À lire absolument pour la beauté de l'écriture souple et forte. Pour sa poésie inspirée, qui, pas une seule fois, dénature les propos réalistes d'une histoire de chair et de pierre. De sang et d'eau.


Nos échoueries, Jean-François Caron
Éditions La Peuplade, Saint-Fulgence, 2010, 154 pages

lundi 31 mai 2010

Une nuit anglaise apocalyptique *** 1/2

On regarde par la fenêtre, la pluie zèbre les vitres. On songe à la bave des escargots argentant les feuilles de rhubarbe, laquant les salades qui s'alignent parmi les bégonias. Bref, le printemps se manifeste par des signes qui nous rassurent sur la venue de l'été. Le jardin, enfin, vit sa vie comme on vit la nôtre en lisant des histoires qui font réfléchir sur la démence humaine, tel le roman Coventry, signé Helen Humphreys.

Des dates situent le drame de deux femmes qui, chacune de son côté, se rejoindront dans l'enfer d'une nuit  à Coventry. Elles s'appellent Harriett et Maeve. Nous découvrons la première en quelques pages, le 20 septembre 1914. Elle a dix-huit ans, a épousé Owen deux mois plus tôt ; il a dix-huit ans lui aussi. L'Angleterre vient d'entrer en guerre, Owen s'est enrôlé et sera expédié en Europe pour défendre la France et son pays. Ce matin-là, l'accompagnant à la gare, Harriett ne se doute pas qu'elle ne reverra jamais son insouciant mari. Sur le chemin du retour, Harriett fera inopinément la connaissance d'une jeune femme de son âge, Maeve, qui dessine la flèche de l'église. Ensemble, elle prendront une impériale, « autobus à deux étages qui sillonnent les petits rues médiévales de Coventry que depuis un an. » Elles boiront un thé chez Harriett, se quitteront après que Maeve ait promis de revenir le lendemain. Sa nouvelle amie partie, Harriett réalisera « qu'elles ne se sont même pas présentées. » Vingt-six ans s'écouleront avant qu'elles se retrouvent.

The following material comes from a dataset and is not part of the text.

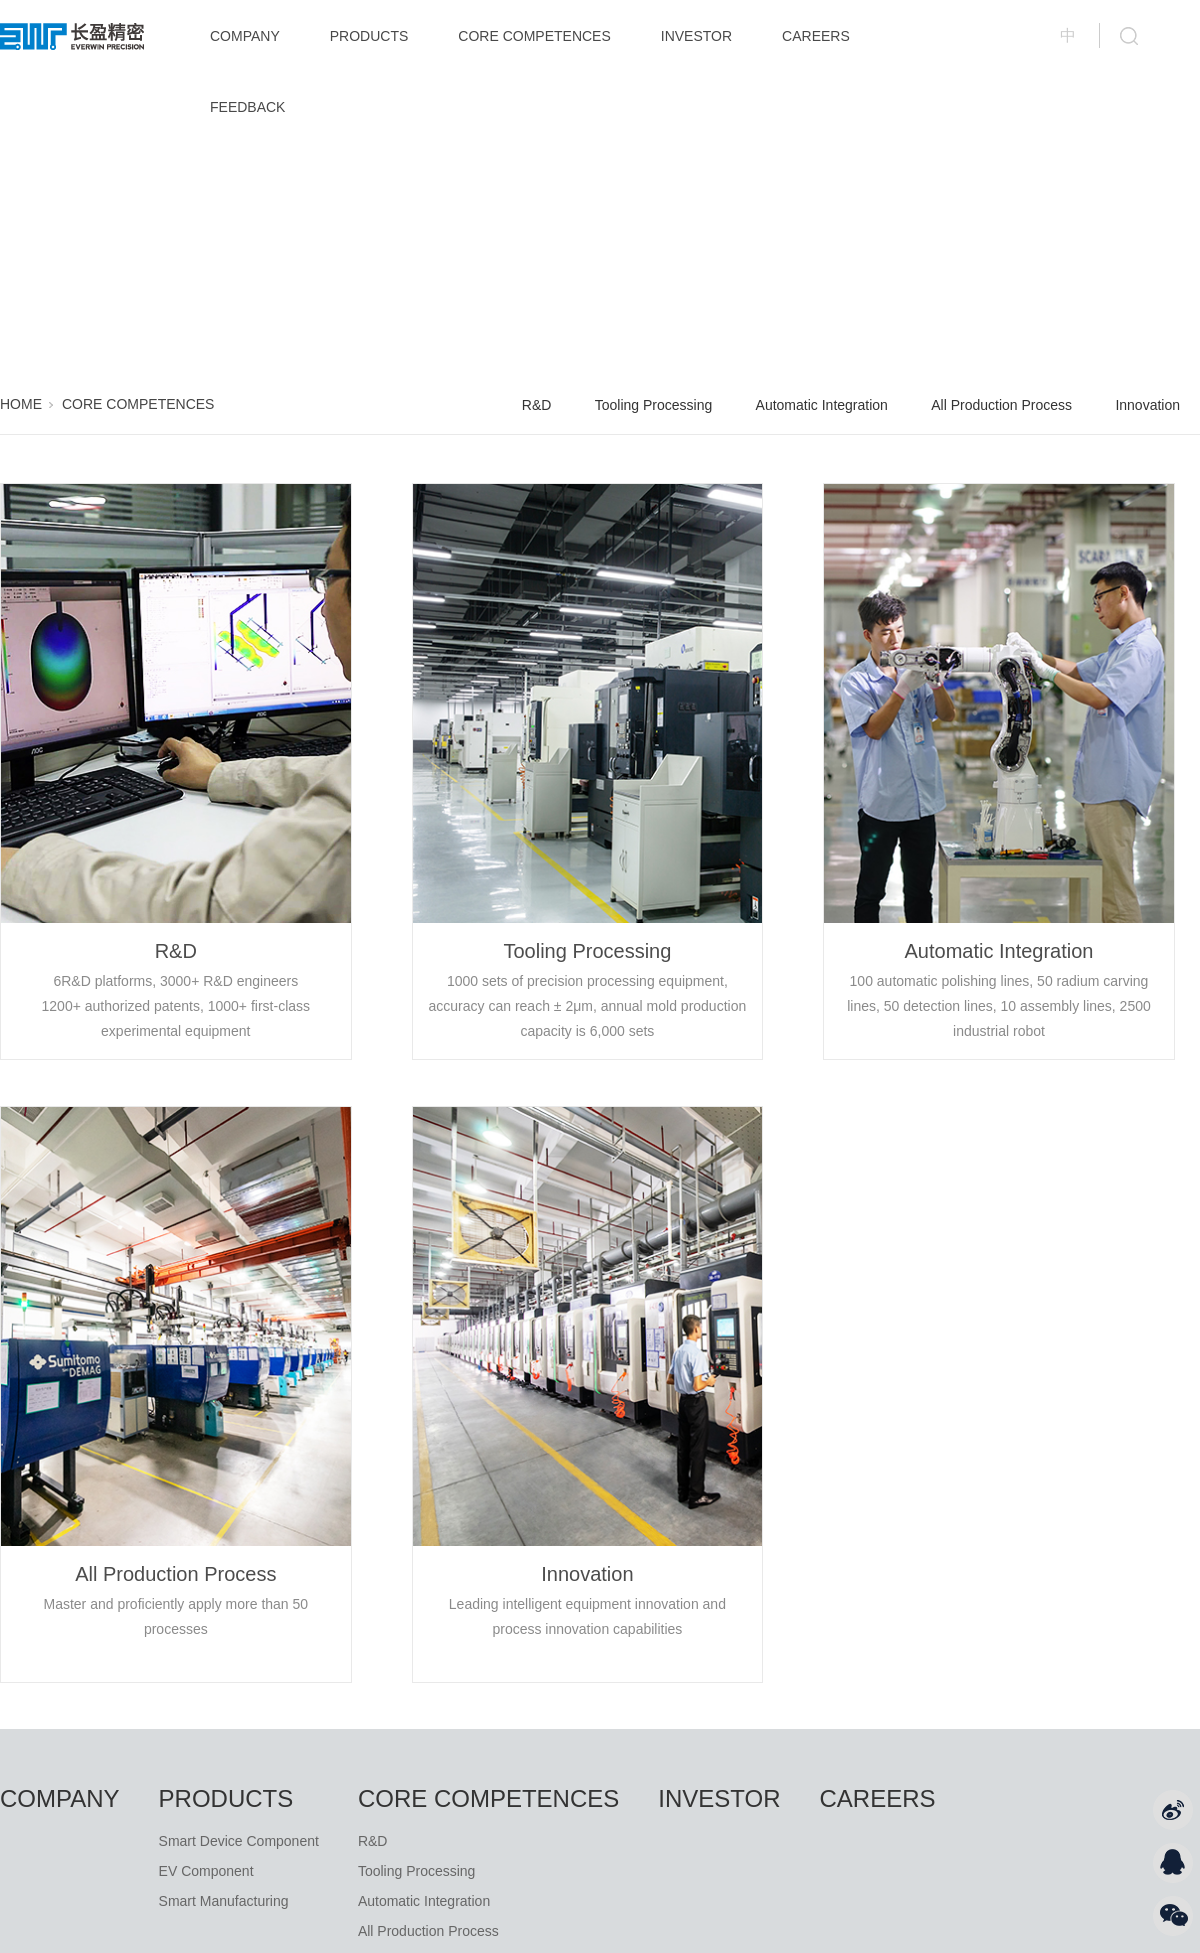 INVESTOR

La date du 14 novembre 1940 nous présente Harriet se dirigeant vers le toit d'une église. Elle remplace Wendell Mumby, vieux monsieur qui a raté son tour de garde « parce qu'Harriett a lavé le plancher du vestibule [...] Wendell s'est tordu un genou en glissant. » Chaque nuit, quatre veilleurs de feu, juchés sur un toit distinct de l'édifice, tentent, à l'aide de moyens rudimentaires, d'en éteindre les flammes. Parmi eux se tient Jeremy, le fils de Maeve... Autre date fatidique, 5 mars 1919. Harriett se rend à Ypres, ville belge saccagée par les bombardements. Elle a reçu un télégramme l'avertissant qu'Owen était porté disparu. Malgré l'espoir de le revoir sain et sauf, Harriett avait dû se rendre à l'évidence : Owen était mort. Aujourd'hui, dans la localité en ruine, elle se remémore le peu de jours qu'ils ont vécus ensemble, sa dernière lettre interrompue brusquement. Elle se rend compte qu'elle ne sait rien de son mari, ignore ce qu'il a signifié pour elle.

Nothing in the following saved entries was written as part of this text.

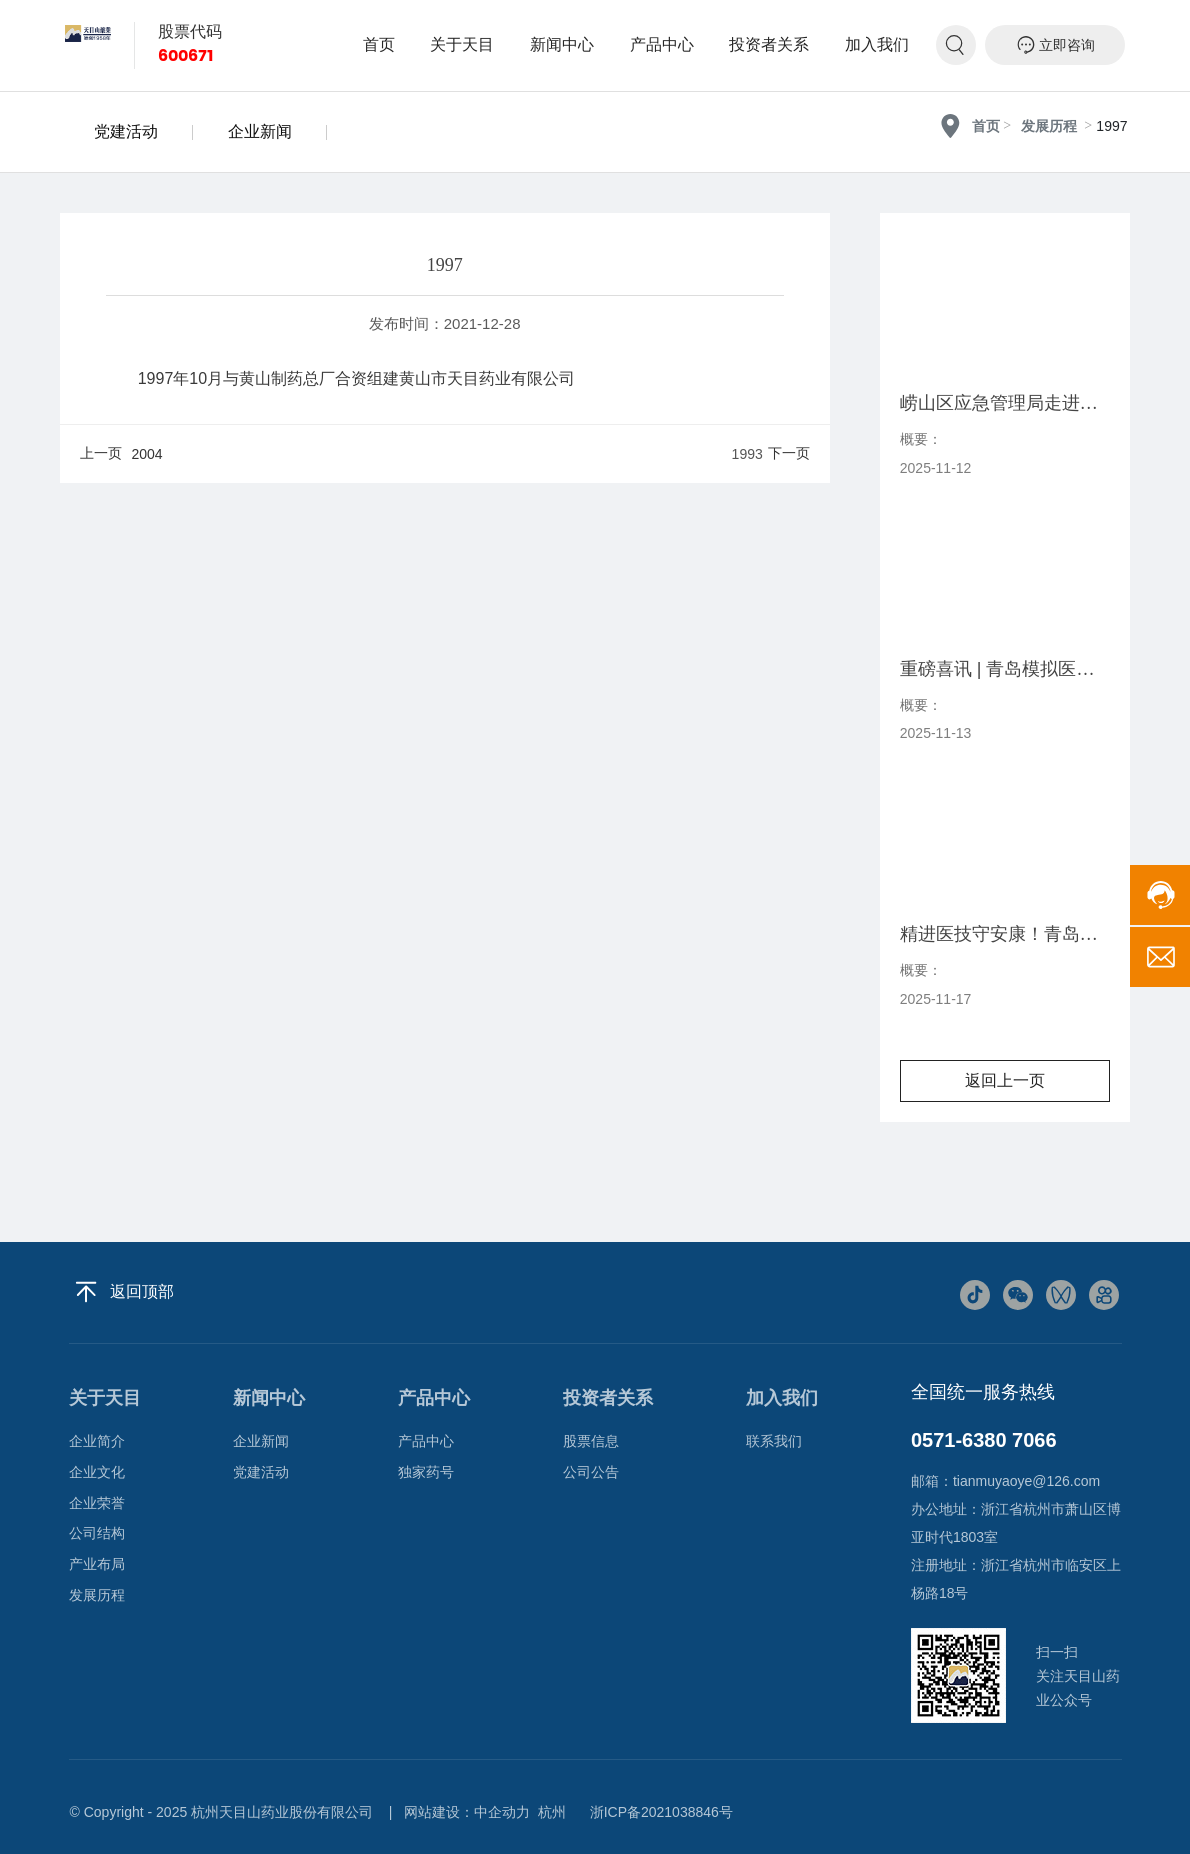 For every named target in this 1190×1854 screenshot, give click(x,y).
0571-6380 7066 (984, 1440)
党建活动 (126, 131)
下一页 (789, 453)
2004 (147, 454)
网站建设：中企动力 (467, 1812)
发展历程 (1049, 126)
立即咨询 (1055, 45)
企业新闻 (260, 131)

Dates dépeintes tels des plans rapides, situant les êtres, les lieux où se déroule l'histoire. De retour au 14 novembre 1940, nous assistons graduellement à la destruction de Coventry par une nuit de pleine lune. Longue et douloureuse séquence magistralement représentée par Helen Humphreys. Les odeurs âcres du feu, la fumée étouffante, les pierres brûlées, les bâtiments anéantis, rien n'est laissé au hasard. Des femmes et des hommes meurent, atteints par des projectiles qui explosent, ou ensevelis sous les décombres. Les quatre veilleurs de feu se replieront, ils ne peuvent plus contrôler l'ampleur incendiaire des bombardements. Sur le toit, Harriett se dévoilera à Jeremy qui, sous son accoutrement masculin, l'avait confondue à un homme. Après avoir affronté bien des dangers, tous les deux marchent ensemble vers un but précis : Harriett veut revoir sa maison, Jeremy, sa mère. Ni l'un ni l'autre ne se doute que de son côté, Maeve recherche Jeremy. Durant leur randonnée périlleuse, s'exacerbe la mémoire des deux femmes ; elle s'entrave de leur enfance paisible, plus tard, de la fougue de leur adolescence. Mémoire entachée des décombres de Coventry impitoyablement meurtrie par les avions allemands. D'intimes événements dus à cette nuit engluée dans des ombres néfastes, des silences entrecoupés de plaintes ou de bruits assourdis par le vacarme tonitruant de Coventry, rapprocheront brièvement Harriett et Jeremy. Il faudra attendre le 26 mai 1962 pour qu'Harriett et Maeve prennent la parole. Coventry a été reconstruite mais ni Harriett ni Maeve n'y habitent. Elles ont vieilli, pénétrées de réminiscences communes, obsédantes. De cette nuit traumatisante, Jeremy s'avère l'un des liens indestructibles unissant sa mère et Harriett.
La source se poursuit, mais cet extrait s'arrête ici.